#### WORK TASK
Repeat the lines of the data exactly and exclude any picture among them.

-- EXERCISE DATA follows --

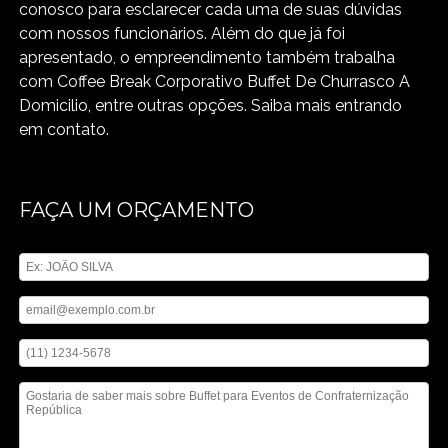
conosco para esclarecer cada uma de suas dúvidas
com nossos funcionários. Além do que já foi
apresentado, o empreendimento também trabalha
com Coffee Break Corporativo Buffet De Churrasco A
Domicilio, entre outras opções. Saiba mais entrando
em contato.
FAÇA UM ORÇAMENTO
Digite seu nome
Digite seu email
Digite seu telefone
Mensagem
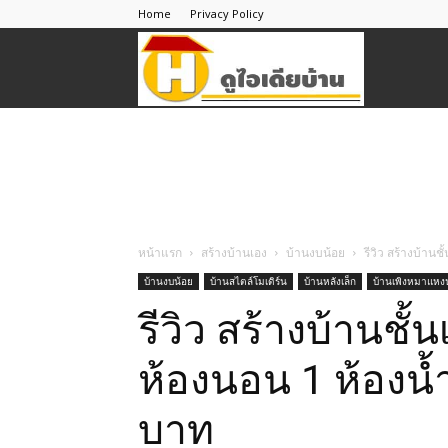
Home
Privacy Policy
ดู
ไอ
เดีย
หน้าแรก
สร้างบ้านเอง
บ้านงบน้อย
รีวิว สร้างบ้าน
บ้านงบน้อย
บ้านสไตล์โมเดิร์น
บ้านหลังเล็ก
บ้านเพิงหมาแหง
บ้าน
รีวิว สร้างบ้านชั
ห้องนอน 1 ห้องน
บาท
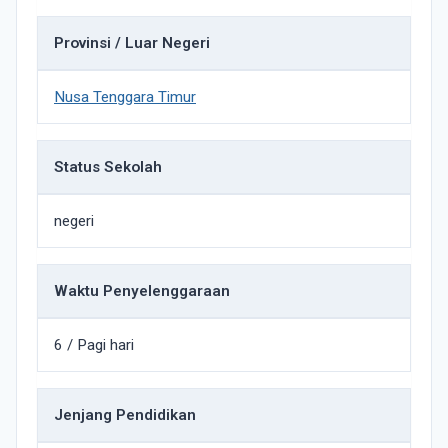
Provinsi / Luar Negeri
Nusa Tenggara Timur
Status Sekolah
negeri
Waktu Penyelenggaraan
6 / Pagi hari
Jenjang Pendidikan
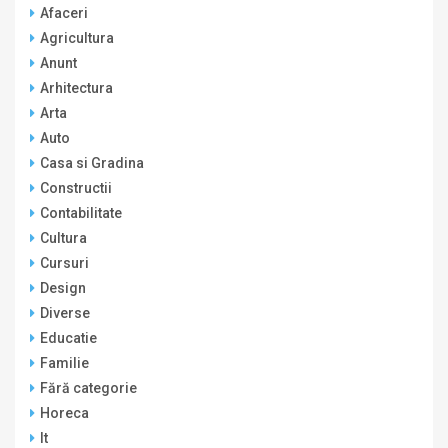
Afaceri
Agricultura
Anunt
Arhitectura
Arta
Auto
Casa si Gradina
Constructii
Contabilitate
Cultura
Cursuri
Design
Diverse
Educatie
Familie
Fără categorie
Horeca
It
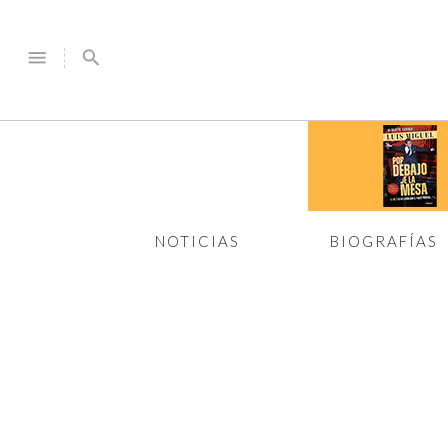
menu
search
NOTICIAS
BIOGRAFÍAS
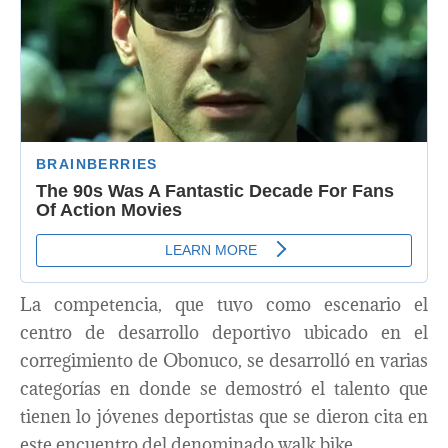
La competencia, que tuvo como escenario el
centro de desarrollo deportivo ubicado en el
corregimiento de Obonuco, se desarrolló en varias
categorías en donde se demostró el talento que
tienen lo jóvenes deportistas que se dieron cita en
este encuentro del denominado walk bike.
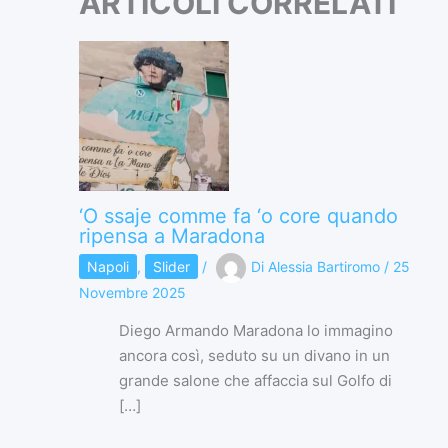
ARTICOLI CORRELATI
‘O ssaje comme fa ‘o core quando
ripensa a Maradona
Napoli
,
Slider
/
Di
Alessia Bartiromo
/
25
Novembre 2025
Diego Armando Maradona lo immagino
ancora così, seduto su un divano in un
grande salone che affaccia sul Golfo di
[…]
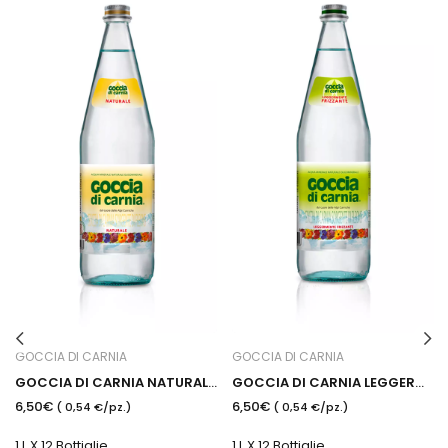
GOCCIA DI CARNIA
GOCCIA DI CARNIA
GOCCIA DI CARNIA NATURALE 1 L
GOCCIA DI CARNIA LEGGERMENTE 1 L
6,50€
6,50€
( 0,54 €/pz.)
( 0,54 €/pz.)
1 L X 12 Bottiglie
1 L X 12 Bottiglie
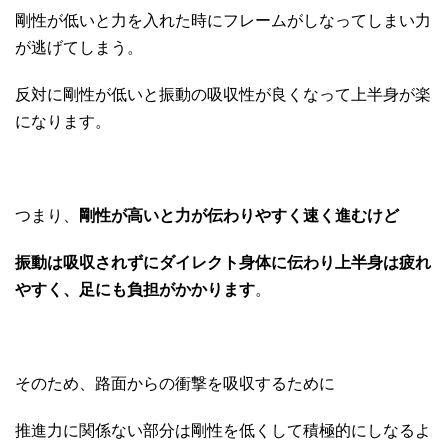
剛性が低いと力を入れた時にフレームがしなってしまい力
が逃げてしまう。
反対に剛性が低いと振動の吸収性が良くなって上半身が楽
になります。
つまり、
剛性が高いと力が伝わりやすく速く進むけど
振動は吸収されずにダイレクト身体に伝わり上半身は疲れ
やすく、足にも負担がかかります
。
そのため、路面からの衝撃を吸収するために
推進力に関係ない部分は剛性を低くして積極的にしなるよ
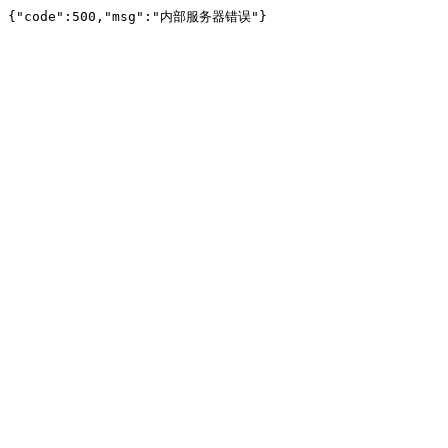
{"code":500,"msg":"内部服务器错误"}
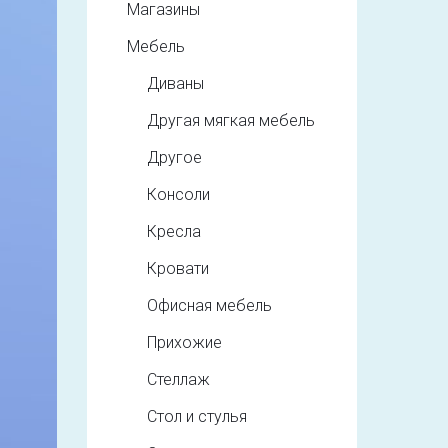
Магазины
Мебель
Диваны
Другая мягкая мебель
Другое
Консоли
Кресла
Кровати
Офисная мебель
Прихожие
Стеллаж
Стол и стулья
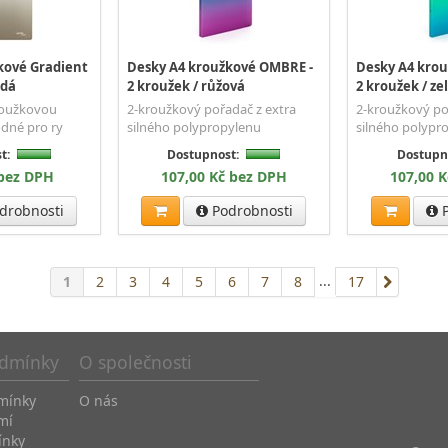
kové Gradient
Desky A4 kroužkové OMBRE -
Desky A4 kro
edá
2 kroužek / růžová
2 kroužek / ze
roužkovou
2-kroužkový pořadač z extra
2-kroužkový po
dné pro ry
silného polypropylenu
silného polypr
t:
Dostupnost:
Dostupn
 bez DPH
107,00 Kč bez DPH
107,00 
drobnosti
Podrobnosti
P
...
1
2
3
4
5
6
7
8
17
dmínky
O společnosti
mínky
O nás
mí
ínky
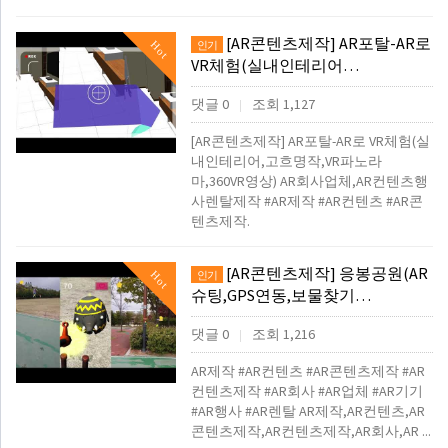
[AR콘텐츠제작] AR포탈-AR로
Hot
인기
VR체험(실내인테리어…
댓글 0
조회 1,127
|
[AR콘텐츠제작] AR포탈-AR로 VR체험(실
내인테리어,고흐명작,VR파노라
마,360VR영상) AR회사업체,AR컨텐츠행
사렌탈제작 #AR제작 #AR컨텐츠 #AR콘
텐츠제작.
[AR콘텐츠제작] 응봉공원(AR
Hot
인기
슈팅,GPS연동,보물찾기…
댓글 0
조회 1,216
|
AR제작 #AR컨텐츠 #AR콘텐츠제작 #AR
컨텐츠제작 #AR회사 #AR업체 #AR기기
#AR행사 #AR렌탈 AR제작,AR컨텐츠,AR
콘텐츠제작,AR컨텐츠제작,AR회사,AR ...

-- EXERCISE DATA concluded --

#### EXPECTED OUTPUT
conosco para esclarecer cada uma de suas dúvidas
com nossos funcionários. Além do que já foi
apresentado, o empreendimento também trabalha
com Coffee Break Corporativo Buffet De Churrasco A
Domicilio, entre outras opções. Saiba mais entrando
em contato.
FAÇA UM ORÇAMENTO
Digite seu nome
Digite seu email
Digite seu telefone
Mensagem
Home
Privacy Policy
ดู
ไอ
เดีย
หน้าแรก
สร้างบ้านเอง
บ้านงบน้อย
รีวิว สร้างบ้าน
บ้านงบน้อย
บ้านสไตล์โมเดิร์น
บ้านหลังเล็ก
บ้านเพิงหมาแหง
บ้าน
รีวิว สร้างบ้านชั
ห้องนอน 1 ห้องน
บาท
Provinsi / Luar Negeri
Nusa Tenggara Timur
Status Sekolah
negeri
Waktu Penyelenggaraan
6 / Pagi hari
Jenjang Pendidikan
Afaceri
Agricultura
Anunt
Arhitectura
Arta
Auto
Casa si Gradina
Constructii
Contabilitate
Cultura
Cursuri
Design
Diverse
Educatie
Familie
Fără categorie
Horeca
It
menu
search
NOTICIAS
BIOGRAFÍAS
La competencia, que tuvo como escenario el
centro de desarrollo deportivo ubicado en el
corregimiento de Obonuco, se desarrolló en varias
categorías en donde se demostró el talento que
tienen lo jóvenes deportistas que se dieron cita en
este encuentro del denominado walk bike.
ARTICOLI CORRELATI
‘O ssaje comme fa ‘o core quando
ripensa a Maradona
Napoli
,
Slider
/
Di
Alessia Bartiromo
/
25
Novembre 2025
Diego Armando Maradona lo immagino
ancora così, seduto su un divano in un
grande salone che affaccia sul Golfo di
[…]
GOCCIA DI CARNIA
GOCCIA DI CARNIA
GOCCIA DI CARNIA NATURALE 1 L
GOCCIA DI CARNIA LEGGERMENTE 1 L
6,50€
6,50€
( 0,54 €/pz.)
( 0,54 €/pz.)
1 L X 12 Bottiglie
1 L X 12 Bottiglie
剛性が低いと力を入れた時にフレームがしなってしまい力
が逃げてしまう。
反対に剛性が低いと振動の吸収性が良くなって上半身が楽
になります。
つまり、
剛性が高いと力が伝わりやすく速く進むけど
振動は吸収されずにダイレクト身体に伝わり上半身は疲れ
やすく、足にも負担がかかります
。
そのため、路面からの衝撃を吸収するために
推進力に関係ない部分は剛性を低くして積極的にしなるよ
{"code":500,"msg":"内部服务器错误"}
Магазины
Мебель
Диваны
Другая мягкая мебель
Другое
Консоли
Кресла
Кровати
Офисная мебель
Прихожие
Стеллаж
Стол и стулья
kové Gradient
Desky A4 kroužkové OMBRE -
Desky A4 kro
edá
2 kroužek / růžová
2 kroužek / ze
roužkovou
2-kroužkový pořadač z extra
2-kroužkový po
dné pro ry
silného polypropylenu
silného polypr
t:
Dostupnost:
Dostupn
 bez DPH
107,00 Kč bez DPH
107,00 
drobnosti
Podrobnosti
P
...
1
2
3
4
5
6
7
8
17
dmínky
O společnosti
mínky
O nás
mí
ínky
[AR콘텐츠제작] AR포탈-AR로
Hot
인기
VR체험(실내인테리어…
댓글 0
조회 1,127
|
[AR콘텐츠제작] AR포탈-AR로 VR체험(실
내인테리어,고흐명작,VR파노라
마,360VR영상) AR회사업체,AR컨텐츠행
사렌탈제작 #AR제작 #AR컨텐츠 #AR콘
텐츠제작.
[AR콘텐츠제작] 응봉공원(AR
Hot
인기
슈팅,GPS연동,보물찾기…
댓글 0
조회 1,216
|
AR제작 #AR컨텐츠 #AR콘텐츠제작 #AR
컨텐츠제작 #AR회사 #AR업체 #AR기기
#AR행사 #AR렌탈 AR제작,AR컨텐츠,AR
콘텐츠제작,AR컨텐츠제작,AR회사,AR ...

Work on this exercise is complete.